Saving titanic_survival.csv to titanic_survival.csv
User uploaded file "titanic_survival.csv" with length 108283 bytes


# 1.0 Introduction



In this mission, we'll clean and analyze data on passenger survival from the [Titanic](https://en.wikipedia.org/wiki/RMS_Titanic). Each row contains information for a specific Titanic passenger.

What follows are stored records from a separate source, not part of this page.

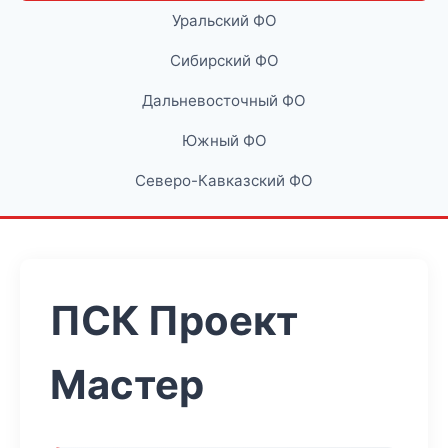
Уральский ФО
Сибирский ФО
Дальневосточный ФО
Южный ФО
Северо-Кавказский ФО
ПСК Проект
Мастер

Here are the first few rows of the dataset:

|  | pclass | survived | name                                            | sex    | age     | sibsp | parch | ticket | fare     | cabin   | embarked | boat | body | home.dest                       |
|---|--------|----------|-------------------------------------------------|--------|---------|-------|-------|--------|----------|---------|----------|------|------|---------------------------------|
| 0 | 1      | 1        | Allen, Miss. Elisabeth Walton                   | female | 29.0000 | 0     | 0     | 24160  | 211.3375 | B5      | S        | 2    |      | St Louis, MO                    |
| 1 | 1      | 1        | Allison, Master. Hudson Trevor                  | male   | 0.9167  | 1     | 2     | 113781 | 151.5500 | C22 C26 | S        | 11   |      | Montreal, PQ / Chesterville, ON |
| 2 | 1      | 0        | Allison, Miss. Helen Loraine                    | female | 2       | 1     | 2     | 113781 | 151.5500 | C22 C26 | S        |      |      | Montreal, PQ / Chesterville, ON |
| 3 | 1      | 0        | Allison, Mr. Hudson Joshua Creighton            | male   | 30.0000 | 1     | 2     | 113781 | 151.5500 | C22 C26 | S        |      | 135  | Montreal, PQ / Chesterville, ON |
| 4 | 1      | 0        | Allison, Mrs. Hudson J C (Bessie Waldo Daniels) | female | 25      | 1     | 2     | 113781 | 151.5500 | C22 C26 | S        |      |      | Montreal, PQ / Chesterville,    |


Lets take a closer look at a few of the key columns:

- **pclass** -- The passenger's cabin class from **1** to **3** where **1** was the highest class
- **survived** -- **1** if the passenger survived, and **0** if they did not.
- **sex** -- The passenger's gender
- **age** -- The passenger's age
- **fare** -- The amount the passenger paid for their ticket
- **embarked** -- Either **C**, **Q**, or **S**, to indicate which port the passenger boarded the ship from.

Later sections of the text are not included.